EmWorld: Emotion World Model with Latent State Evolution for Scenario-Incremental Dynamic Facial Expression Recognition
Abstract
Dynamic Facial Expression Recognition (DFER) models the temporal evolution of facial expressions in videos. In real-world deployments, changing scenarios distort expression trajectories over time, making it difficult for existing methods to maintain performance. While most current approaches address this issue through passive feature alignment across scenarios or domain-incremental learning techniques that preserve previously learned representations, they do not explicitly model scenario evolution over time, limiting their ability to robustly capture expression dynamics under scenario-incremental changes. To end this, we propose EmWorld, an emotion world model for DFER that explicitly models latent emotion state evolution under scenario variations. Specifically, EmWorld formulates scenario-incremental DFER as a progressive Bayesian inference problem over latent world states with dual temporal scales. Slow-timescale component (STS) models scenario evolution using stochastic evolutionary priors, capturing long-term scenario effects and providing proactive guidance in new scenarios. Fast-timescale component (FTS) models frame-level expression dynamics with temporally consistent latent transitions, effectively decoupling expression dynamics from scenario influences.

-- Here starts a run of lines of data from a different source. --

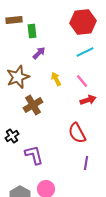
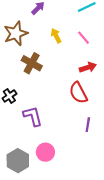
red arrow: (88, 100) -> (88, 67), moved
brown cross: (33, 105) -> (32, 63), turned -30

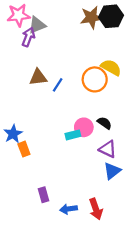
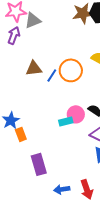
purple arrow: (28, 37) -> (14, 35), moved
orange circle: (95, 79) -> (71, 70), moved
purple rectangle: (44, 195) -> (39, 164), moved, size x1.5

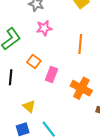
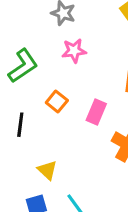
pink rectangle: (52, 75) -> (96, 112), moved

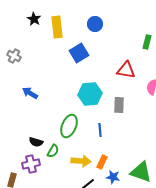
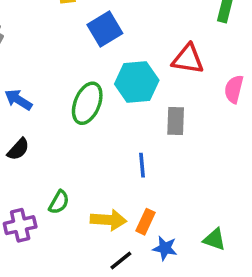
cyan hexagon: (90, 94) -> (137, 82), moved
green ellipse: (69, 126) -> (87, 103), moved
black semicircle: (36, 142) -> (18, 149), moved, turned -64
green triangle: (141, 172) -> (214, 239), size x0.6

By jointly inferring latent states at both timescales, EmWorld, shifts DFER from a passive feature discrimination process to a active probabilistic state inference under evolving scenarios. Experiments on FERV39k, DFEW, and MAFW demonstrate that EmWorld, consistently outperforms state-of-the-art methods, achieving up to 3.84\% improvement while exhibiting strong cross-scenario stability and long-term robustness.